I am doing this Victorian house renovation, and we decided to first remove the chimney, that was leaning and not supported right, replace the roof and rebuild the loft with a roof company. We found roof company, it seem established (long time in trade) registered in NFB, etc. They were willing to do all package, including drawings, building control, permitted development application, etc. and start ASAP. Unfortunately I did not sign a contract but a quote.

This builder/roofer also was sending me quotes for the rest of the house refurbishing.

As part of the quote I was told it would cover the full roof, the loft from start to end. Only decoration out.

I assumed that all project would be subject to building regulations, as it is >50% roof replaced. 

Soon we started to have some issues, regarding scope, big extra charges (too expensive, and should be seen in advance).

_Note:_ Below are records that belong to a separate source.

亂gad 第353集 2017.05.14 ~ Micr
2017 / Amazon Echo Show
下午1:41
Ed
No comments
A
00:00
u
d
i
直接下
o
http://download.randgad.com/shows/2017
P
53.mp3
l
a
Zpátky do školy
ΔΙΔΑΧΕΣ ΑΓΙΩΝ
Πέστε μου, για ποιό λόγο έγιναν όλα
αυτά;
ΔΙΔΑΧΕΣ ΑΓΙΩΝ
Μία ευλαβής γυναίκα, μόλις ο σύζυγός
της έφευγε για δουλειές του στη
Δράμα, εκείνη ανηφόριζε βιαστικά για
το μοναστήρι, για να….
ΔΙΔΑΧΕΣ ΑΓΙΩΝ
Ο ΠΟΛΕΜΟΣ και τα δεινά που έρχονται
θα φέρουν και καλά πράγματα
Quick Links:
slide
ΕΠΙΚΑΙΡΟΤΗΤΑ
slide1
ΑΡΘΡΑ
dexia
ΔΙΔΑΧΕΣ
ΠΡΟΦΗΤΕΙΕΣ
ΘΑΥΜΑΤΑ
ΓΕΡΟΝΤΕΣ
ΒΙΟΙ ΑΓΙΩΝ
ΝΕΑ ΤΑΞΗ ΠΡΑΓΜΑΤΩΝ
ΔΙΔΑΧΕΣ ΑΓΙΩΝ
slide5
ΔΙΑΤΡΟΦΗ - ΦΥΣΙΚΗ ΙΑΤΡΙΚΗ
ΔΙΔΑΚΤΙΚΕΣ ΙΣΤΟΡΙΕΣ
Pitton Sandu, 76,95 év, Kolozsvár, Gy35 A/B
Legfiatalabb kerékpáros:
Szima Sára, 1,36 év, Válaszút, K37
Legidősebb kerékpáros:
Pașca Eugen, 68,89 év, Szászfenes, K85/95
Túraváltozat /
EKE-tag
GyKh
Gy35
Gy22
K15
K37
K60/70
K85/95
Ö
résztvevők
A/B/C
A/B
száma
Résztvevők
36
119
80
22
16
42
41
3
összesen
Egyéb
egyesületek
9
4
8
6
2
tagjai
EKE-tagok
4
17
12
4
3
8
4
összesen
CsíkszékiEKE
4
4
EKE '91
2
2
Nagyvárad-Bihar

But now I have structural concerns: It seems they had issues with the gable wall where the chimney was, so they supported the steel beam on top of other beam using a post built of wall studs. The roof does not seem is not restrained, they have the plates just laying over the wall, with BIG gaps, it needs refitting. The gable wall is in very poor condition, and they are covering it up by building other stud wall in front.

On top, he just put 100mm rear part of the roof (BTW with HUGE gaps between insulation and rafters), which obviously does not comply Part L of insulation. He literally told me that 100mm was all he quoted for. He said "will put more if I grant the rest of the project".

I am now seriously asking him to stop and provide the building control details. If they inspected and approved these changes, and if a structural engineer reviewed that wall state and the beams/post. Also how they will retrain the wall, and the roof, etc. if BC covers all the project, etc.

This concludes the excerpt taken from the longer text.